This will be a VERY controversial opinion but I want you to take it with sincerity since it comes from years of professional experience with several package managers.
Yes, vcpkg
is the best package manager out there for both Windows and Linux equally.
Many people will promote Conan as the best thing out there but my experience with it is that it is chaotic at best. You add packages A
and B
that depend on package C
(say boost) but of different versions. It is dependency hell.
vcpkg
on the other hand, has a curated list of versioned libraries that are 100% compatible with each other. So you are guaranteed that any combination of packages you are sourcing from vcpkg will not cause linkage problems to your application. It is extremely stable and professional in that sense.
Once you are ready to upgrade your dependencies, say after a year or two, you just upgrade to a new blessed version from vcpkg, which is also inter-compatible. So no surprises, no days googling and getting mad at StackOverflow looking to solve weird compiler errors.
In the past company I worked, a large options trading firm in Chicago, they had ONE guy taking care of publishing internally the vcpkg packages on demand. We are talking about +250 packages that were not available on the O/S (Redhat). Everything was smooth and the CD/CI pipeline through Jenkins was great, by the book.

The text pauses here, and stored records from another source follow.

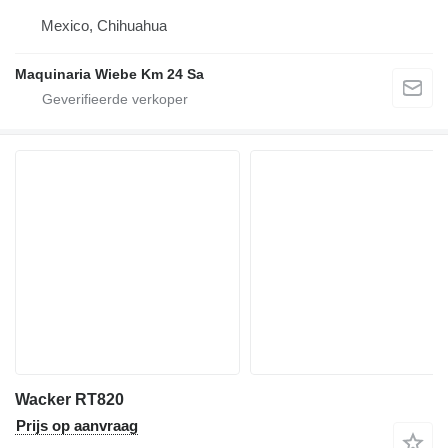
Mexico, Chihuahua
Maquinaria Wiebe Km 24 Sa
Wacker RT820
Prijs op aanvraag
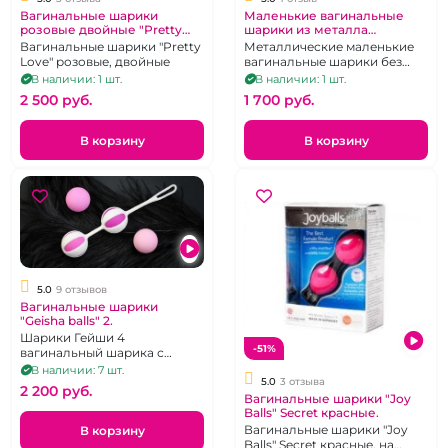
Вагинальные шарики
Маленькие вагинальные
розовые двойные "Pretty
шарики из металла
Love"
"Матрешка"
Вагинальные шарики "Pretty
Металлические маленькие
Love" розовые, двойные
вагинальные шарики без
сцепки, футляр в виде
В наличии: 1 шт.
В наличии: 1 шт.
матрешки.
2 500 pуб.
1 700 pуб.
В корзину
В корзину
5.0
9 отзывов
Вагинальные шарики
"Geisha balls" 2.
Шарики Гейши 4
-51%
вагинальный шарика с
силиконовой сцепкой.
В наличии: 7 шт.
5.0
3 отзыва
2 200 pуб.
Вагинальные шарики "Joy
Balls" Secret красные.
Вагинальные шарики "Joy
В корзину
Balls" Secret красные, на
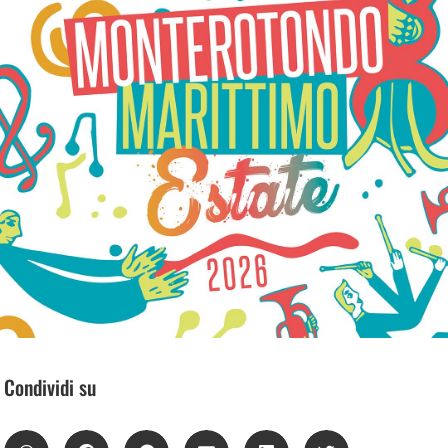
Condividi su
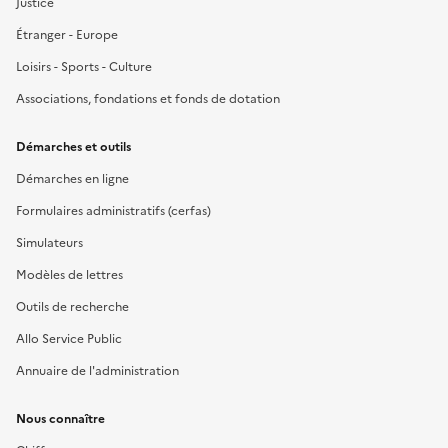
Justice
Étranger - Europe
Loisirs - Sports - Culture
Associations, fondations et fonds de dotation
Démarches et outils
Démarches en ligne
Formulaires administratifs (cerfas)
Simulateurs
Modèles de lettres
Outils de recherche
Allo Service Public
Annuaire de l'administration
Nous connaître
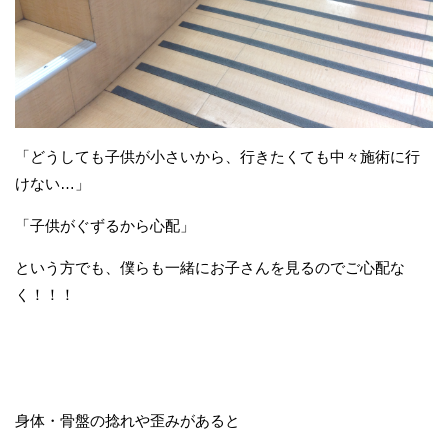
「どうしても子供が小さいから、行きたくても中々施術に行
けない…」
「子供がぐずるから心配」
という方でも、僕らも一緒にお子さんを見るのでご心配な
く！！！
身体・骨盤の捻れや歪みがあると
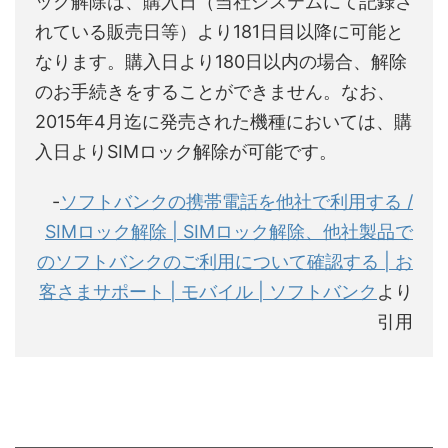
ック解除は、購入日（当社システムにて記録さ
れている販売日等）より181日目以降に可能と
なります。購入日より180日以内の場合、解除
のお手続きをすることができません。なお、
2015年4月迄に発売された機種においては、購
入日よりSIMロック解除が可能です。
-
ソフトバンクの携帯電話を他社で利用する /
SIMロック解除 | SIMロック解除、他社製品で
のソフトバンクのご利用について確認する | お
客さまサポート | モバイル | ソフトバンク
より
引用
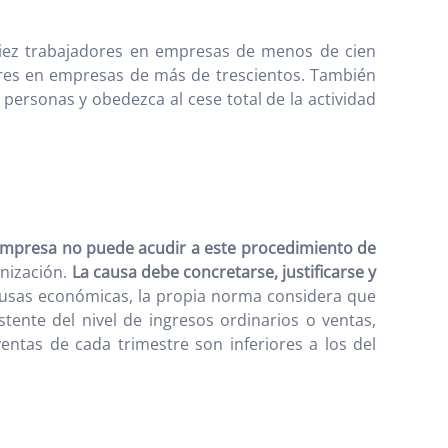
 diez trabajadores en empresas de menos de cien
adores en empresas de más de trescientos. También
 personas y obedezca al cese total de la actividad
empresa no puede acudir a este procedimiento de
anización.
La causa debe concretarse, justificarse y
causas económicas, la propia norma considera que
tente del nivel de ingresos ordinarios o ventas,
entas de cada trimestre son inferiores a los del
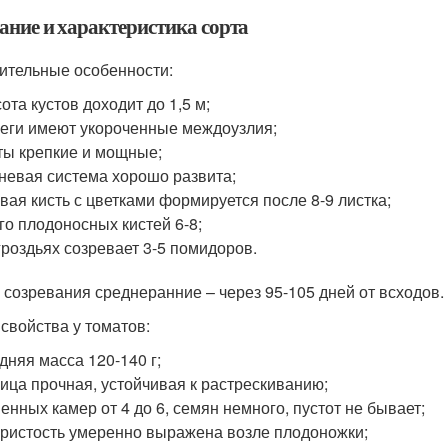
ание и характеристика сорта
ительные особенности:
ота кустов доходит до 1,5 м;
еги имеют укороченные междоузлия;
ты крепкие и мощные;
невая система хорошо развита;
вая кисть с цветками формируется после 8-9 листка;
го плодоносных кистей 6-8;
гроздьях созревает 3-5 помидоров.
 созревания среднеранние – через 95-105 дней от всходов.
 свойства у томатов:
дняя масса 120-140 г;
ица прочная, устойчивая к растрескиванию;
енных камер от 4 до 6, семян немного, пустот не бывает;
ристость умеренно выражена возле плодоножки;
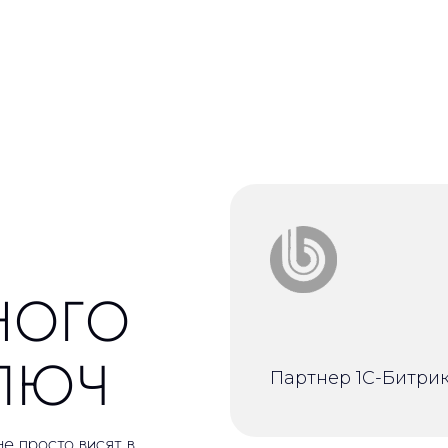
ОГО
ЮЧ
Партнер 1С-Битрикс
то висят в
компаний
рототипа до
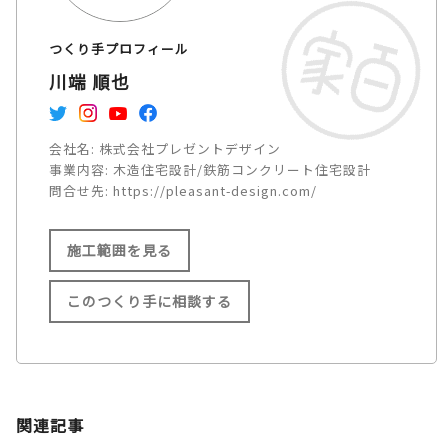
つくり手プロフィール
川端 順也
会社名:
株式会社プレゼントデザイン
事業内容:
木造住宅設計/鉄筋コンクリート住宅設計
問合せ先:
https://pleasant-design.com/
施工範囲を見る
このつくり手に相談する
施工範囲
関西 /
中国 /
関連記事
四国を中心に全国対応（エリア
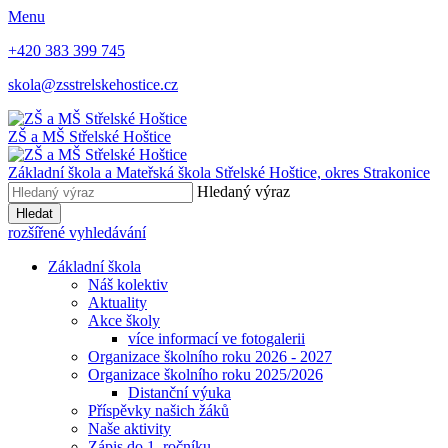
Menu
+420 383 399 745
skola@zsstrelskehostice.cz
ZŠ a MŠ Střelské Hoštice
Základní škola a Mateřská škola Střelské Hoštice,
okres Strakonice
Hledaný výraz
Hledat
rozšířené vyhledávání
Základní škola
Náš kolektiv
Aktuality
Akce školy
více informací ve fotogalerii
Organizace školního roku 2026 - 2027
Organizace školního roku 2025/2026
Distanční výuka
Příspěvky našich žáků
Naše aktivity
Zápis do 1. ročníku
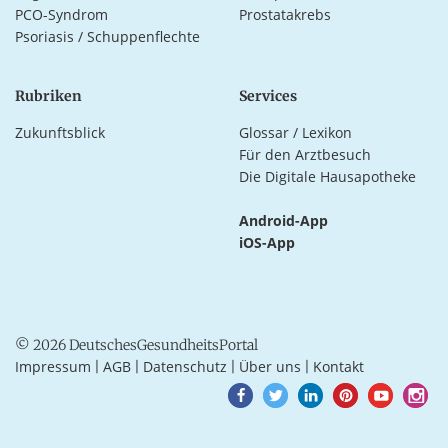
PCO-Syndrom
Prostatakrebs
Psoriasis / Schuppenflechte
Rubriken
Services
Zukunftsblick
Glossar / Lexikon
Für den Arztbesuch
Die Digitale Hausapotheke
Android-App
iOS-App
© 2026 DeutschesGesundheitsPortal
Impressum
AGB
Datenschutz
Über uns
Kontakt
|
|
|
|
Goto
Goto
Goto
Goto
Goto
Goto
Facebook
Twitter
LinkedIn
Pinterest
Youtube
Instagra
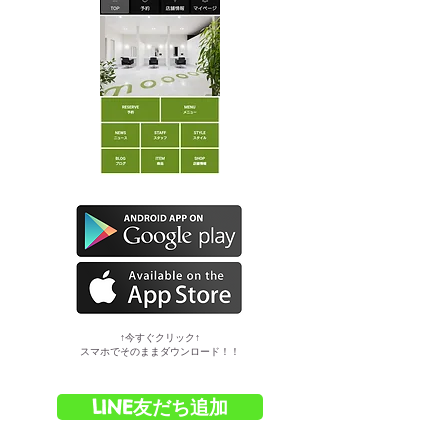
​↑今すぐクリック↑
スマホでそのままダウンロード！！
LINE友だち追加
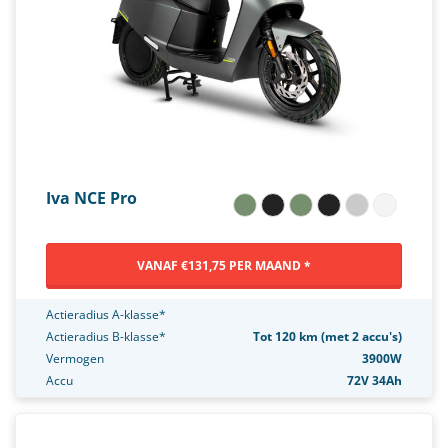
Iva NCE Pro
VANAF €131,75 PER MAAND *
Actieradius A-klasse*
Actieradius B-klasse*
Tot 120 km (met 2 accu's)
Vermogen
3900W
Accu
72V 34Ah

Then a couple of desks pushed hard to get Conan installed because they wanted to have the latest packages, meaning packages that were less than 6 months old from release. Well guess what happened then. Groups could not reuse software they built from each other because their dependencies were completely incompatible with each other. The IT groups writing plumbing libraries were suddenly unable to fulfill requests from the desk groups because once they linked against their libraries, it would frequently clash with the libraries used by their applications. Everything started to break. CD/CI was no more because it was impossible to make Jenkins ingest that amount of custom scripting. Packages stopped being published by a central blessed firm source and groups started compiling their own binaries, frequently straight from their home folder $HOME/stuff
into production machines located inside the exchanges. Scary stuff.
Finally they hired a team of 7 consultants that were in charge of the build system and Conan. Well good thing the consultant firm was friends with the CIO, if you see what I mean.